À l’inverse, on peut avancer que le mot "crémation", porteur de connotations très pénibles pour bien des gens en ce qu’il évoque les fours crématoires, peut heurter et qu’un verbe dérivé ne serait pas mieux perçu. Toutefois, dans la mesure où le verbe "crémer" (dont la variante cramer a pris une valeur très familière), bien que particulièrement rare, est attesté dans le sens de détruire un cadavre par le feu, rien n’interdit de l’employer, encore qu’il puisse paraître étranger.
Enfin, d’un strict point de vue morphologique, le néologisme "crématiser", calqué sur l’anglais selon une mode actuelle qui multiplie l’emploi du suffixe - iser, n’est pas conforme aux règles de formation des mots en français. Si l’usage s’en répand, il conviendra d’en prendre acte, mais on ne voit pas l’utilité de le recommander. Dans le cas où l’emploi du verbe incinérer pourrait créer une difficulté, il semble suffisant de recourir au verbe brûler qui traduit exactement le latin "cremare".
La demande que vous relayiez semble relever d’une tendance actuelle à appliquer aux mots une volonté de bienséance, motivation tout à fait honorable, mais peu pertinente sur le plan de la langue. C’est le propre de la plus grande partie des mots que de renvoyer à des réalités différentes et connotées de façons parfois opposées.

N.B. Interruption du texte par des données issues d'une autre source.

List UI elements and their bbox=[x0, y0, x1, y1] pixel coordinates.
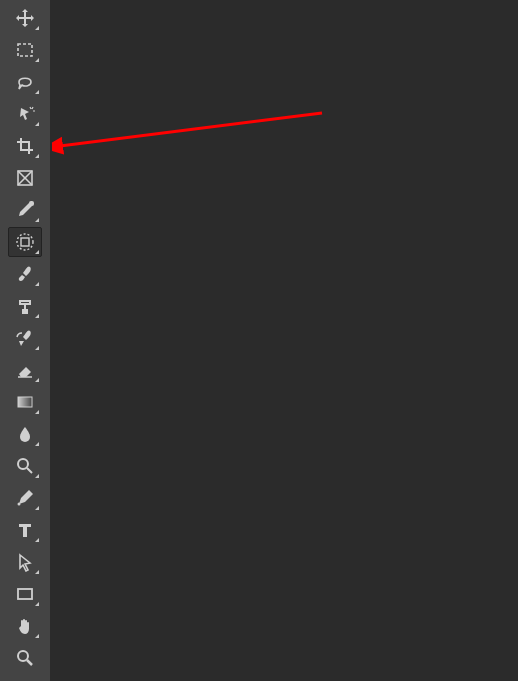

On emploie couramment le verbe "enterrer" alors même qu’il est utilisé pour bien d’autres choses que les êtres humains ; on ne juge pas pour autant ce verbe inadéquat pour l’inhumation de personnes. […]

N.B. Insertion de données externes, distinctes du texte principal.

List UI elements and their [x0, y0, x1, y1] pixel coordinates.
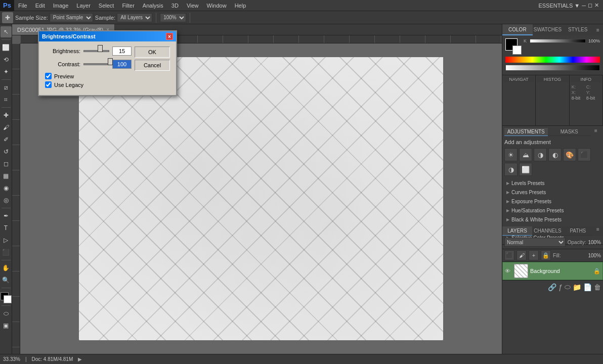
exposure-presets[interactable]: ▶ Exposure Presets — [504, 197, 601, 206]
use-legacy-checkbox[interactable] — [45, 81, 52, 88]
zoom-tool[interactable]: 🔍 — [1, 275, 12, 286]
bitdepth-2: 8-bit — [586, 96, 600, 101]
ok-button[interactable]: OK — [135, 47, 170, 58]
swatches-tab[interactable]: SWATCHES — [533, 24, 563, 35]
contrast-thumb[interactable] — [108, 58, 113, 65]
menu-filter[interactable]: Filter — [118, 0, 138, 11]
blur-tool[interactable]: ◉ — [1, 183, 12, 194]
color-panel-tabs: COLOR SWATCHES STYLES ≡ — [502, 24, 603, 35]
menu-analysis[interactable]: Analysis — [139, 0, 167, 11]
pen-tool[interactable]: ✒ — [1, 210, 12, 221]
lasso-tool[interactable]: ⟲ — [1, 54, 12, 65]
status-arrow[interactable]: ▶ — [78, 356, 82, 362]
menu-file[interactable]: File — [14, 0, 31, 11]
dialog-title-bar[interactable]: Brightness/Contrast × — [39, 31, 176, 41]
restore-btn[interactable]: ◻ — [588, 2, 592, 9]
curves-icon[interactable]: ◑ — [534, 148, 547, 161]
paths-tab[interactable]: PATHS — [563, 226, 593, 236]
menu-help[interactable]: Help — [231, 0, 250, 11]
bw-presets[interactable]: ▶ Black & White Presets — [504, 215, 601, 224]
menu-edit[interactable]: Edit — [31, 0, 49, 11]
essentials-label[interactable]: ESSENTIALS ▼ — [538, 3, 580, 9]
bw-icon[interactable]: ◑ — [504, 163, 518, 176]
styles-tab[interactable]: STYLES — [563, 24, 593, 35]
k-slider[interactable] — [530, 39, 586, 43]
layer-background[interactable]: 👁 Background 🔒 — [502, 262, 603, 280]
levels-presets[interactable]: ▶ Levels Presets — [504, 179, 601, 188]
add-style-btn[interactable]: ƒ — [558, 283, 563, 291]
tool-separator-4 — [2, 208, 11, 208]
bg-color-swatch[interactable] — [512, 46, 522, 55]
marquee-tool[interactable]: ⬜ — [1, 42, 12, 53]
masks-tab[interactable]: MASKS — [548, 128, 591, 136]
menu-window[interactable]: Window — [203, 0, 231, 11]
curves-presets[interactable]: ▶ Curves Presets — [504, 188, 601, 197]
screen-mode-toggle[interactable]: ▣ — [1, 320, 12, 331]
move-tool[interactable]: ↖ — [1, 26, 12, 37]
menu-view[interactable]: View — [183, 0, 203, 11]
clone-stamp-tool[interactable]: ✐ — [1, 134, 12, 145]
quick-select-tool[interactable]: ✦ — [1, 66, 12, 77]
layer-thumbnail — [514, 264, 528, 278]
hue-saturation-presets[interactable]: ▶ Hue/Saturation Presets — [504, 206, 601, 215]
dialog-close-btn[interactable]: × — [166, 33, 173, 40]
brush-tool[interactable]: 🖌 — [1, 122, 12, 133]
adj-options-btn[interactable]: ≡ — [591, 128, 601, 136]
blend-mode-select[interactable]: Normal — [504, 238, 566, 247]
hue-saturation-icon[interactable]: 🎨 — [563, 148, 576, 161]
menu-image[interactable]: Image — [49, 0, 73, 11]
lock-transparent-btn[interactable]: ⬛ — [504, 250, 514, 260]
menu-3d[interactable]: 3D — [167, 0, 183, 11]
levels-icon[interactable]: ⛰ — [519, 148, 532, 161]
background-color[interactable] — [4, 295, 12, 303]
photo-filter-icon[interactable]: ⬜ — [519, 163, 532, 176]
sample-size-select[interactable]: Point Sample — [50, 13, 93, 22]
layer-visibility-icon[interactable]: 👁 — [505, 268, 512, 274]
hand-tool[interactable]: ✋ — [1, 262, 12, 274]
cancel-button[interactable]: Cancel — [135, 60, 170, 71]
sample-select[interactable]: All Layers — [117, 13, 152, 22]
lock-image-btn[interactable]: 🖌 — [516, 250, 527, 260]
dodge-tool[interactable]: ◎ — [1, 195, 12, 206]
shape-tool[interactable]: ⬛ — [1, 247, 12, 258]
eraser-tool[interactable]: ◻ — [1, 158, 12, 169]
path-select-tool[interactable]: ▷ — [1, 235, 12, 246]
exposure-icon[interactable]: ◐ — [548, 148, 562, 161]
layers-tab[interactable]: LAYERS — [502, 226, 532, 236]
layers-tabs: LAYERS CHANNELS PATHS ≡ — [502, 226, 603, 236]
color-balance-icon[interactable]: ⬛ — [578, 148, 591, 161]
type-tool[interactable]: T — [1, 222, 12, 234]
grayscale-gradient[interactable] — [505, 65, 600, 71]
adjustments-tab[interactable]: ADJUSTMENTS — [504, 128, 548, 136]
lock-all-btn[interactable]: 🔒 — [541, 250, 551, 260]
crop-tool[interactable]: ⧄ — [1, 82, 12, 93]
menu-layer[interactable]: Layer — [72, 0, 95, 11]
preview-checkbox[interactable] — [45, 73, 52, 79]
quick-mask-toggle[interactable]: ⬭ — [1, 308, 12, 319]
layers-options-btn[interactable]: ≡ — [593, 226, 603, 236]
panel-options-btn[interactable]: ≡ — [593, 24, 603, 35]
color-tab[interactable]: COLOR — [502, 24, 533, 35]
eyedropper-tool[interactable]: ✚ — [2, 12, 13, 23]
contrast-input[interactable] — [112, 60, 132, 69]
close-btn[interactable]: ✕ — [594, 2, 599, 9]
menu-select[interactable]: Select — [95, 0, 118, 11]
healing-brush-tool[interactable]: ✚ — [1, 110, 12, 121]
color-spectrum[interactable] — [505, 57, 600, 63]
brightness-contrast-icon[interactable]: ☀ — [504, 148, 518, 161]
tool-separator-3 — [2, 107, 11, 108]
delete-layer-btn[interactable]: 🗑 — [594, 283, 601, 291]
minimize-btn[interactable]: ─ — [582, 3, 586, 9]
zoom-select[interactable]: 100% — [160, 13, 186, 22]
brightness-input[interactable] — [112, 47, 132, 56]
eyedropper-tool-2[interactable]: ⌗ — [1, 94, 12, 105]
add-mask-btn[interactable]: ⬭ — [565, 283, 571, 291]
history-brush-tool[interactable]: ↺ — [1, 146, 12, 157]
channels-tab[interactable]: CHANNELS — [532, 226, 563, 236]
gradient-tool[interactable]: ▦ — [1, 170, 12, 181]
new-group-btn[interactable]: 📁 — [573, 283, 581, 291]
brightness-thumb[interactable] — [98, 45, 103, 52]
lock-position-btn[interactable]: + — [529, 250, 539, 260]
new-layer-btn[interactable]: 📄 — [583, 283, 592, 291]
link-layers-btn[interactable]: 🔗 — [548, 283, 556, 291]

À l’instar de l’inhumation, il est possible, après la crémation, de déposer les cendres dans un cimetière. En effet, depuis janvier 2013, les communes de plus de deux mille habitants doivent proposer dans leur cimetière un site cinéraire, espace aménagé pour l’accueil des cendres ou des urnes funéraires. Le devenir des cendres est réglementé par la loi de 2008 qui a interdit qu’elles soient conservées à domicile.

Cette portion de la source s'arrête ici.